Error conditions are sometimes hard to test. Things like network errors are usually hard to simulate using real equipment. In order to facilitate with error testing, we've developed a system call failure simulation framework, inspired by sqlite's failure test suite. You specify which system call errors should be simulated, and with what probability they should occur. By running normal tests multiple times you can see how Phusion Passenger behaves under these simulated error conditions.

To enable, set the environment variable PASSENGER_SIMULATE_SYSCALL_FAILURES. The format is:

program_name1=error1:probability1,error2:probability2,...;program_name2=...

program_nameN specifies the name of the Phusion Passenger process for which system call failure simulation should be enabled.

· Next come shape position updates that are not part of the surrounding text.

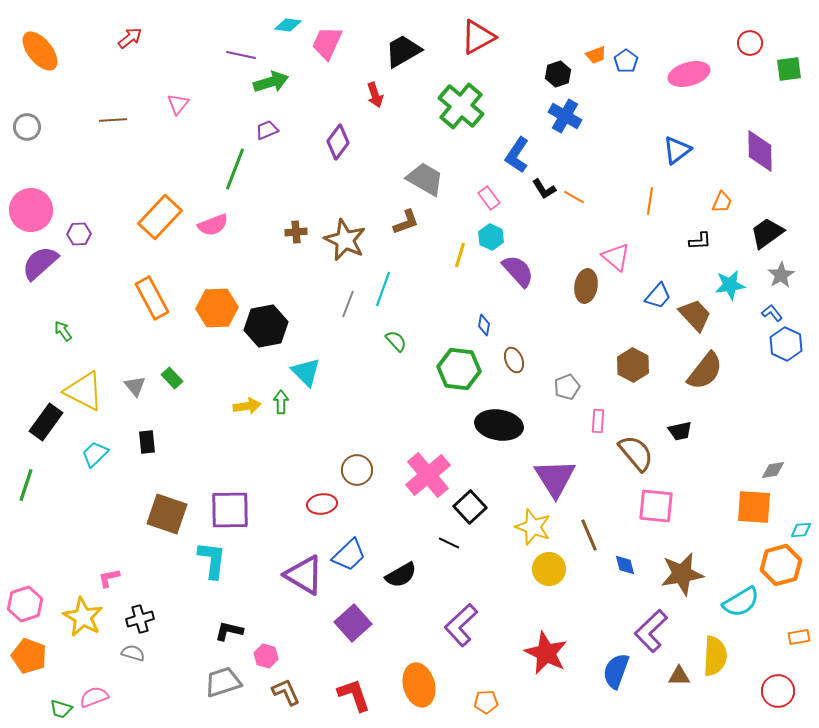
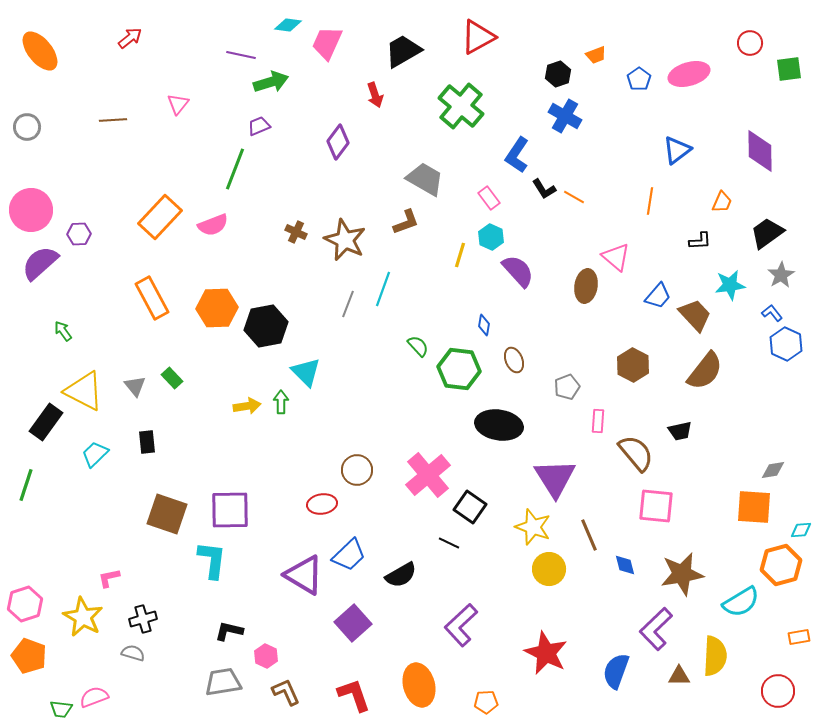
blue pentagon at (626, 61): moved 13 px right, 18 px down
purple trapezoid at (267, 130): moved 8 px left, 4 px up
brown cross at (296, 232): rotated 30 degrees clockwise
green semicircle at (396, 341): moved 22 px right, 5 px down
black square at (470, 507): rotated 12 degrees counterclockwise
black cross at (140, 619): moved 3 px right
purple L-shape at (651, 631): moved 5 px right, 2 px up
pink hexagon at (266, 656): rotated 10 degrees clockwise
gray trapezoid at (223, 682): rotated 9 degrees clockwise
green trapezoid at (61, 709): rotated 10 degrees counterclockwise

This is followed by a list of system call errno names and the respective probabilities (between 0 and 1). For example:

export PASSENGER_SIMULATE_SYSCALL_FAILURES='PassengerWatchdog=ENOSPC:0.01;PassengerHelperAgent=EMFILE:0.001,ECONNREFUSED:0.02'

This will enable system call failure simulation only for PassengerWatchdog and PassengerHelperAgent, but not for PassengerLoggingAgent. All system calls in PassengerWatchdog will have a 1% probability of throwing ENOSPC. All system calls in PassengerHelperAgent will have a 0.1% probability of throwing EMFILE, and a 2% probability of throwing ECONNREFUSED.